Hamilton City Council voted at Wednesday’s meeting on a resolution to create an agreement between the city and the Ohio Attorney General’s Office for the AG office to collect any delinquent EMS bills for the city, which would allow more of the bill to go straight into the city’s funds than their current arrangement with third-party physician billing services MBI Solutions.
“Currently, the city writes off a significant amount of debt associated with billed but unpaid invoices associated with the cost of providing EMS service to citizens,” reads the report associated with the City Council agenda item.
City finance director Tom Vanderhorst elaborated, saying that third-party collections agencies can take their fees out of the delinquent bill, meaning that the city would see less than 100 percent of the bill they’re owed. But through the AG’s program, their 10 percent collection fee is an additional charge for the debtor, meaning the city can collect the full amount of the bill.
Vanderhorst could not give a possible dollar amount of savings that the city could see from this program, but said that estimates could be “in the tens of thousands of dollars.”

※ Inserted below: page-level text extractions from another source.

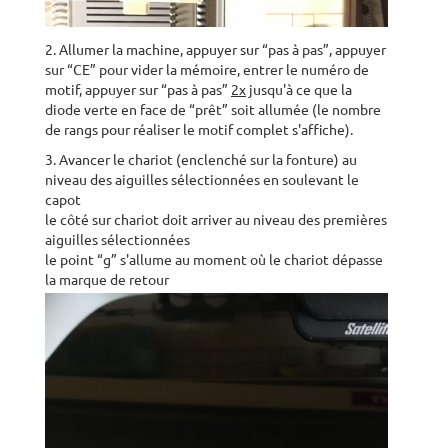
2. Allumer la machine, appuyer sur “pas à pas”, appuyer
sur “CE” pour vider la mémoire, entrer le numéro de
motif, appuyer sur “pas à pas”
2x
jusqu'à ce que la
diode verte en face de “prêt” soit allumée (le nombre
de rangs pour réaliser le motif complet s'affiche).
3. Avancer le chariot (enclenché sur la fonture) au
niveau des aiguilles sélectionnées en soulevant le
capot
le côté sur chariot doit arriver au niveau des premières
aiguilles sélectionnées
le point “g” s'allume au moment où le chariot dépasse
la marque de retour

Vanderhorst added that the city has been in discussions with the attorney general’s office about this program since September 2014, at the start of Hamilton’s 2015 finance talks.
AG communications spokesperson Dan Tierney said that the program, a local government debt collection service, began in 2012 and originally collected for courts. This year, the program has expanded to include things like unpaid emergency bills.
“We collect non-revolving debt, so not utilities, or anything like that,” he said. “These are final one-time debts like EMS bills or court fees.”
The benefit to the local government is that the attorney general’s office has language that allows them to charge the debtor for their collections fees, unlike the third-party collectors, he said.
“We have the statutory allowance to do so, our operations are designed for government collections, so we decided to offer the program,” he said. Currently, the local cities of Avon, Bedford Heights, Brooklyn, East Palestine, Lakewood, North Olmsted and Olmsted Twp. participate in the EMS collections program. Tierney said the full program services several dozen entities, including clerks of courts and some local technical schools.
A benefit to the debtor: The attorney general’s office can tack the collections fee onto their local income taxes, or remove it from lottery winnings.
“Instead of us paying you and then you paying us, the fee is just applied to your debt,” he said. “So instead of having to come up with that money, it will come out of your taxes, and it doesn’t come out of your checkbook.”
Taking the fee off of lottery or casino and racino winnings is obviously based on luck if the debtor happened to win, Tierney said, but the attorney general’s office’s authority to collect from those winnings provide another source to help offset the collection fee for the local government.
City officials hope this could be a new source of revenue to offset possible structural deficits in the next couple of years.
Hamilton expects a $1.6 million general fund budget deficit in 2015, and while the annual ending fund balance is still projected to be at a safe level, diminishing revenue sources are concerning to city officials. Currently, the city’s revenue sources include real estate taxes, where $2.26 million has been budgeted for 2015, fairly steady with previous yearly budgets; EMS life squad insurance, budgeted at $1.57 million for 2015, down from $1.699 million in 2012; and Hamilton’s largest revenue source remains income taxes, where 2015 numbers project $17,655,000, up from $17.3 million in 2014. Hamilton receives small amounts of revenue from a variety of sources, including issuing birth certificates, collecting motel taxes, and miscellaneous donations.
Hamilton firefighters responded to 9,822 EMS runs, 7,144 transports and 2,678 non-transports in 2014, according to data provided by the fire department.
So far, the net revenue received for those runs is $1,584,029, said EMS Coordinator Mark Mignery.
“If you divide that number by the total number of transports, you will get an average of $221.73 collected per call (as of today),” he wrote in an email Friday to the Journal-News. “That number will rise as October, November and Decembers payment trickle in over the next 3-6 months.”
The Hamilton Fire Department has sent out delinquent bills adding up to $5,390,656, for which insurance companies have contractual adjustments in the amount of $2,709,967, Mignery said.